Hampshire County Council have reported that there is no road safety benefit from signed-only 20-MPH speed limits. The county have installed such limits in 14 residential areas since 2012. But this is what Stuart Jarvis of the Council said: “In terms of accident and injury data, the impact of the pilot schemes upon road safety is projected to be neutral and there is no evidence of enhanced road safety benefits compared with that observed for the entire road network maintained by the county council”. The overall accident rates for the pilot schemes have actually risen, although this is not considered to be statistically significant. There have been marginal, or nil, reduction in traffic speeds in the scheme areas.
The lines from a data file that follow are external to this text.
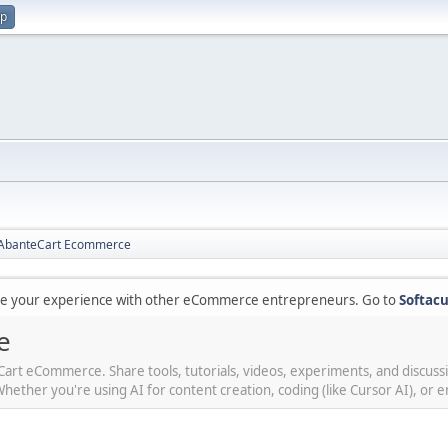
up
r AbanteCart Ecommerce
are your experience with other eCommerce entrepreneurs. Go to
Softacu
e
teCart eCommerce. Share tools, tutorials, videos, experiments, and discus
her you're using AI for content creation, coding (like Cursor AI), or en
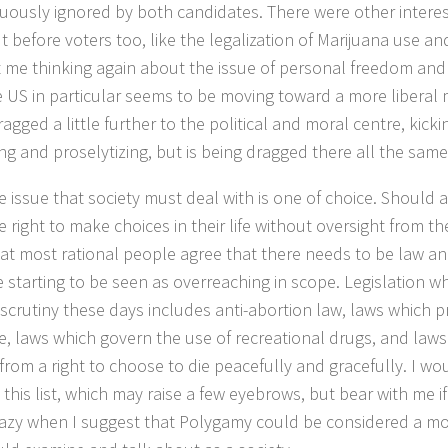
uously ignored by both candidates. There were other interes
 before voters too, like the legalization of Marijuana use and
t me thinking again about the issue of personal freedom an
 US in particular seems to be moving toward a more liberal m
ragged a little further to the political and moral centre, kic
ing and proselytizing, but is being dragged there all the same
 issue that society must deal with is one of choice. Should a 
e right to make choices in their life without oversight from t
hat most rational people agree that there needs to be law a
e starting to be seen as overreaching in scope. Legislation wh
 scrutiny these days includes anti-abortion law, laws which 
e, laws which govern the use of recreational drugs, and law
from a right to choose to die peacefully and gracefully. I w
 this list, which may raise a few eyebrows, but bear with me if
azy when I suggest that Polygamy could be considered a mor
The residents in the scheme areas seemed happy though so it is not proposed to remove the existing 20-mph limits. But it is unlikely that any new such schemes will be installed.

The full council report on the schemes is here:

http://democracy.hants.gov.uk/documents/s19310/Review%20of%20Residential%2020mph%20Pilot%20-%20Report.pdf

Comment: We have consistently argued that such schemes cannot be justified on any sensible cost/benefit basis and that the large amounts of money spent on them would be much better spent on other road safety programmes. Not surprisingly perhaps, the latest Hampshire report does not mention the costs and links on the council’s web site to previous reports and decisions that might have mentioned the costs seem to no longer work. I wonder why that is?

It is regrettable that Transport for London (TfL), and local borough councils such as Croydon, have consistently ignored the mounting evidence that wide-area signed-only 20-mph schemes are a waste of money. TfL continue to finance them with taxpayers’ cash, and local borough councils in London are still implementing them. Why do they continue to ignore the evidence?